Spółka Heart chce sprzedawać urządzenia do oceny poziomu bólu także za granicą. Szuka odbiorców w Izraelu, Stanach Zjednoczonych i Niemczech

Michał Uherek

Innowacyjne systemy oceny bólu pozwalające ograniczyć błędy człowieka spółka Heart chce sprzedawać także za granicą. Obecnie firma prowadzi rozmowy w Izraelu, ale zainteresowana jest także wejściem do Stanów Zjednoczonych oraz na rynek niemiecki. System może być stosowany na terenie placówek medycznych. Celem pomiarów jest m.in. zwiększenie skuteczności leczenia.

W przypadku systemu do oceny bólu jesteśmy w dosyć ciekawym momencie, ponieważ okazało się, że podobnych rozwiązań na rynku po prostu nie ma – przekonuje w rozmowie z agencją informacyjną Newseria Inwestor Michał Uherek, wiceprezes produkującej nowoczesne urządzenia medyczne spółki Heart. – Są, oczywiście, metody tradycyjne. Ale wiążą się z różnymi rodzajami błędów możliwych do popełnienia.

Obecne sposoby, jak zauważa Michał Uherek, oparte są najczęściej na stosowanych od dziesięcioleci narzędziach papierowych i przenoszeniu spisanych danych do komputera. Polegają na przeprowadzeniu wywiadu i ręcznym zapisaniu wyników. Ten system może zawieść, gdy pielęgniarka źle usłyszy lub źle zapisze.

My też nie staramy się zmieniać standardów na świecie, chcemy je spełniać, dając tylko możliwość skorzystania z nowoczesnej technologii – tłumaczy Michał Uherek. – Zamiast kartek i długopisów proponujemy urządzenie, system informatyczny.

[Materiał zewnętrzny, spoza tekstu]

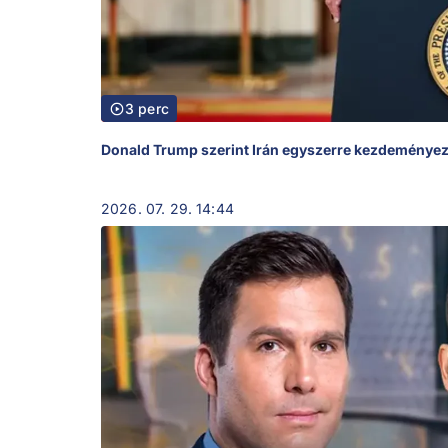
3 perc
Donald Trump szerint Irán egyszerre kezdeményez t
2026. 07. 29. 14:44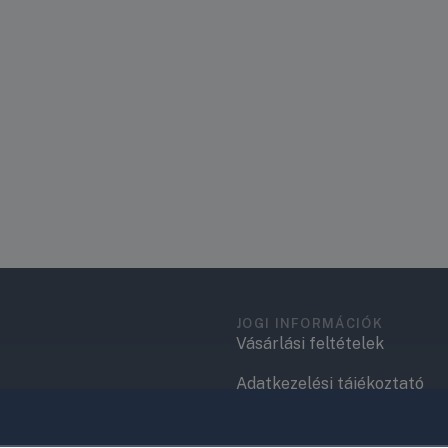
JOGI INFORMÁCIÓK
Vásárlási feltételek
Adatkezelési tájékoztató
.
Elérhetőségek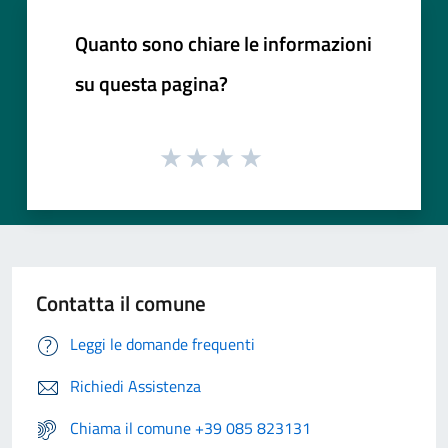
Quanto sono chiare le informazioni
su questa pagina?
Contatta il comune
Leggi le domande frequenti
Richiedi Assistenza
Chiama il comune +39 085 823131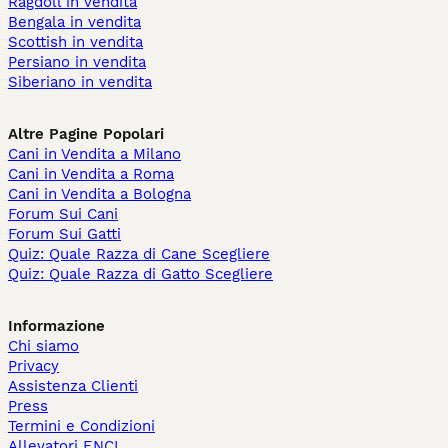
Ragdoll in vendita
Bengala in vendita
Scottish in vendita
Persiano in vendita
Siberiano in vendita
Altre Pagine Popolari
Cani in Vendita a Milano
Cani in Vendita a Roma
Cani in Vendita a Bologna
Forum Sui Cani
Forum Sui Gatti
Quiz: Quale Razza di Cane Scegliere
Quiz: Quale Razza di Gatto Scegliere
Informazione
Chi siamo
Privacy
Assistenza Clienti
Press
Termini e Condizioni
Allevatori ENCI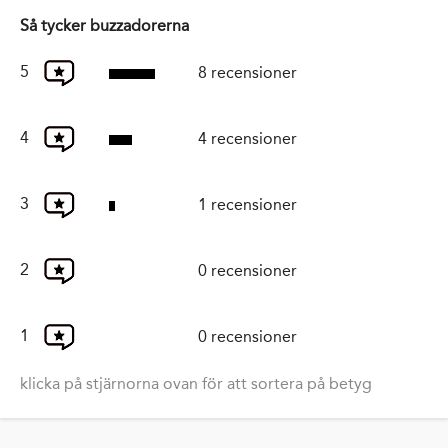
Så tycker buzzadorerna
5
8 recensioner
4
4 recensioner
3
1 recensioner
2
0 recensioner
1
0 recensioner
klicka på stjärnorna ovan för att sortera på betyg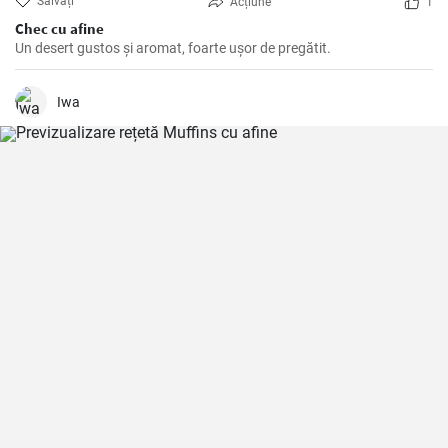
Salvați
Acțiune
1
Chec cu afine
Un desert gustos și aromat, foarte ușor de pregătit.
Iwa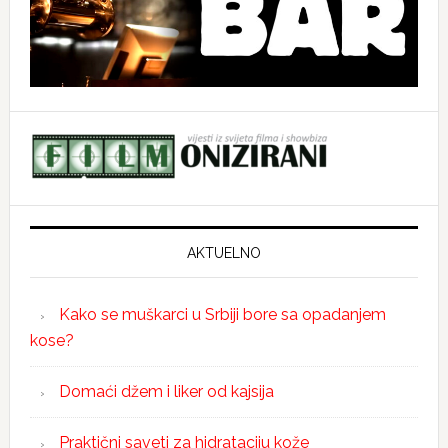
AKTUELNO
Kako se muškarci u Srbiji bore sa opadanjem
kose?
Domaći džem i liker od kajsija
Praktični saveti za hidrataciju kože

Pain Assessment System (z ang. system oceny bólu, w skrócie PAS) może być używany na terenie placówki medycznej. Celem pomiarów jest ustalenie stopnia nasilenia bólu oraz zwiększenie skuteczności leczenia. System umożliwia także pracę na danych statystycznych, generowanie wykresów oraz równoległe porównywanie trendów. Poprzez cyfryzację danych pozwala na automatyzację procedur związanych z bólem.

Od początku zastanawialiśmy się nad tym, jak przygotować produkt, który byłby przydatny zarówno na rynku polskim, jak i zagranicznym – tłumaczy Michał Uherek. – W rezultacie zarówno LifeSticker, czyli system kompleksowego monitoringu fizjologicznego w czasie rzeczywistym, jak i PAS są wyrobami nadającymi się do wdrożenia w placówkach zagranicznych. Staramy się jednak na początku skoncentrować na własnym ogródku, czyli Polsce.

Heart jest młodą, istniejącą zaledwie od dwóch lat spółką. Firma rozpoczynała działalność, jak informuje wiceprezes Uherek, na rynku lokalnym, we Wrocławiu i Dolnym Śląsku, obecnie oferuje rozwiązania w całej Polsce.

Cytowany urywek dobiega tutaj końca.